Raccontano che il ministro si sia spinto tanto avanti in vista delle misure che verranno prese dal governo. Non tanto con il decreto della prossima settimana, che si dovrebbe limitare ad elencare i risparmi energetici e forse a intervenire sulla giungla delle autorizzazioni necessarie per le rinnovabili. Interventi ora poco dolorosi: la primavera è vicina, la decisione di abbassare l’illuminazione pubblica e il riscaldamento di edifici pubblici e privati di un paio di gradi non sarà quasi avvertita. Per l’inverno, si vedrà.

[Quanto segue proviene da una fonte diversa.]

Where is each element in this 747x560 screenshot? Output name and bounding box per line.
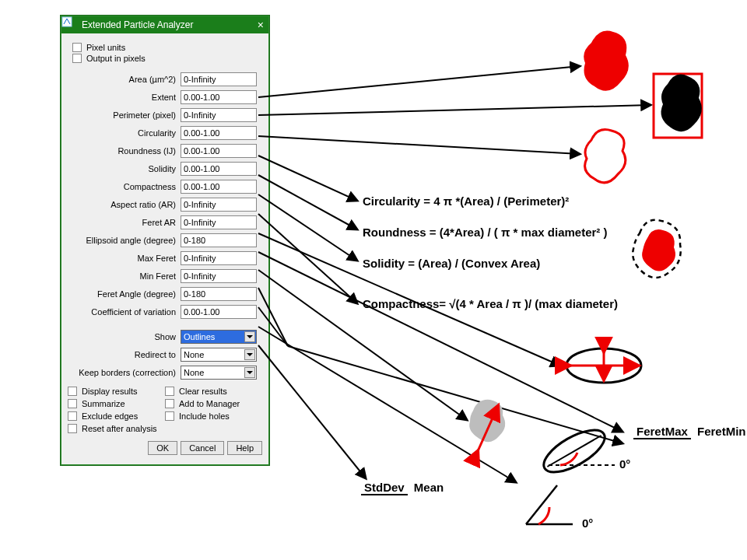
coeff-variation-input[interactable] [181, 305, 257, 319]
field-label: Compactness [68, 182, 181, 191]
feret-max-label: FeretMax [633, 425, 691, 439]
zero-deg-2: 0° [582, 516, 593, 530]
chevron-down-icon [244, 349, 255, 360]
field-label: Coefficient of variation [68, 307, 181, 317]
checkbox-icon [68, 411, 77, 421]
checkbox-icon [68, 424, 77, 433]
solidity-input[interactable] [181, 162, 257, 176]
svg-line-2 [258, 105, 651, 115]
checkbox-icon [72, 54, 82, 63]
ok-button[interactable]: OK [148, 441, 177, 455]
checkbox-exclude-edges[interactable]: Exclude edges [68, 411, 165, 421]
select-value: None [184, 368, 204, 377]
field-label: Area (µm^2) [68, 75, 181, 84]
checkbox-label: Pixel units [86, 43, 125, 52]
checkbox-label: Display results [82, 387, 138, 396]
min-feret-input[interactable] [181, 269, 257, 283]
chevron-down-icon [244, 367, 255, 378]
help-button[interactable]: Help [227, 441, 262, 455]
checkbox-include-holes[interactable]: Include holes [165, 411, 262, 421]
formula-solidity: Solidity = (Area) / (Convex Area) [363, 257, 540, 270]
field-label: Show [68, 332, 181, 341]
svg-line-13 [288, 346, 622, 443]
checkbox-add-to-manager[interactable]: Add to Manager [165, 399, 262, 408]
field-label: Roundness (IJ) [68, 146, 181, 156]
roundness-input[interactable] [181, 144, 257, 158]
close-icon[interactable]: × [258, 19, 264, 31]
field-label: Circularity [68, 128, 181, 138]
field-redirect-to: Redirect to None [68, 347, 262, 362]
svg-line-1 [258, 66, 580, 97]
checkbox-label: Output in pixels [86, 54, 146, 63]
zero-deg-1: 0° [619, 457, 630, 471]
field-area: Area (µm^2) [68, 72, 262, 87]
checkbox-display-results[interactable]: Display results [68, 387, 165, 396]
select-value: Outlines [184, 332, 215, 341]
field-label: Ellipsoid angle (degree) [68, 236, 181, 245]
formula-compactness: Compactness= √(4 * Area / π )/ (max diam… [363, 297, 618, 310]
svg-line-8 [258, 233, 560, 366]
checkbox-reset-after[interactable]: Reset after analysis [68, 424, 262, 433]
dialog-title: Extended Particle Analyzer [82, 19, 193, 30]
feret-angle-input[interactable] [181, 287, 257, 301]
ellipsoid-angle-input[interactable] [181, 233, 257, 247]
feret-fraction: FeretMax FeretMin [633, 423, 747, 438]
checkbox-output-in-pixels[interactable]: Output in pixels [72, 54, 262, 63]
field-extent: Extent [68, 89, 262, 105]
field-show: Show Outlines [68, 329, 262, 345]
compactness-input[interactable] [181, 180, 257, 194]
keep-borders-select[interactable]: None [181, 366, 257, 380]
field-coeff-variation: Coefficient of variation [68, 304, 262, 320]
checkbox-label: Reset after analysis [82, 424, 157, 433]
field-label: Feret AR [68, 218, 181, 227]
redirect-to-select[interactable]: None [181, 348, 257, 362]
feret-ar-input[interactable] [181, 215, 257, 229]
svg-line-10 [258, 270, 467, 420]
checkbox-summarize[interactable]: Summarize [68, 399, 165, 408]
perimeter-input[interactable] [181, 108, 257, 122]
formula-roundness: Roundness = (4*Area) / ( π * max diamete… [363, 226, 608, 239]
field-keep-borders: Keep borders (correction) None [68, 365, 262, 380]
svg-line-22 [547, 436, 601, 467]
checkbox-icon [165, 411, 174, 421]
field-label: Feret Angle (degree) [68, 289, 181, 299]
field-max-feret: Max Feret [68, 250, 262, 266]
field-roundness: Roundness (IJ) [68, 143, 262, 159]
svg-line-7 [258, 214, 357, 303]
field-aspect-ratio: Aspect ratio (AR) [68, 197, 262, 212]
field-label: Min Feret [68, 271, 181, 281]
select-value: None [184, 350, 204, 359]
svg-line-25 [526, 485, 557, 524]
field-label: Keep borders (correction) [68, 368, 181, 377]
aspect-ratio-input[interactable] [181, 198, 257, 212]
formula-circularity: Circularity = 4 π *(Area) / (Perimeter)² [363, 194, 569, 208]
show-select[interactable]: Outlines [181, 330, 257, 344]
field-label: Perimeter (pixel) [68, 110, 181, 120]
field-label: Redirect to [68, 350, 181, 359]
svg-line-5 [258, 175, 357, 229]
cancel-button[interactable]: Cancel [181, 441, 224, 455]
field-min-feret: Min Feret [68, 268, 262, 284]
feret-min-label: FeretMin [694, 425, 747, 438]
checkbox-clear-results[interactable]: Clear results [165, 387, 262, 396]
checkbox-icon [165, 387, 174, 396]
checkbox-icon [72, 43, 82, 52]
checkbox-icon [165, 399, 174, 408]
stddev-label: StdDev [361, 481, 408, 495]
svg-line-4 [258, 156, 357, 201]
svg-line-15 [258, 345, 366, 478]
extent-input[interactable] [181, 90, 257, 104]
field-label: Max Feret [68, 254, 181, 263]
circularity-input[interactable] [181, 126, 257, 140]
svg-rect-16 [654, 74, 702, 138]
max-feret-input[interactable] [181, 251, 257, 265]
checkbox-label: Clear results [179, 387, 227, 396]
field-perimeter: Perimeter (pixel) [68, 107, 262, 123]
svg-line-6 [258, 194, 357, 261]
mean-label: Mean [411, 481, 447, 494]
titlebar[interactable]: Extended Particle Analyzer × [61, 16, 268, 33]
svg-line-3 [258, 136, 580, 154]
area-input[interactable] [181, 72, 257, 86]
field-feret-angle: Feret Angle (degree) [68, 286, 262, 302]
checkbox-pixel-units[interactable]: Pixel units [72, 43, 262, 52]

Ma il grosso delle misure per contrastare la crisi energetica arriverà tra un paio di settimane. Gli intrecci tra Italia e Europa sono così stretti che non avrebbe senso muoversi prima delle decisioni del consiglio europeo del 24 marzo. Dunque l’offensiva di Cingolani prenderebbe le mosse dalla previsione di questa seconda tranche che penalizzerebbe le aziende petrolifere: si tratta di calmierare il prezzo del gas a metro cubo, dell’elettricità a kilowattora, di tassare i profitti extra, e soprattutto, di sganciare il prezzo di energia prodotta dalle rinnovabili da quello dell’energia derivante del gas. I costi dell’energia derivanti dalle due fonti sono diversi, ma il consumatore li paga allo stesso modo.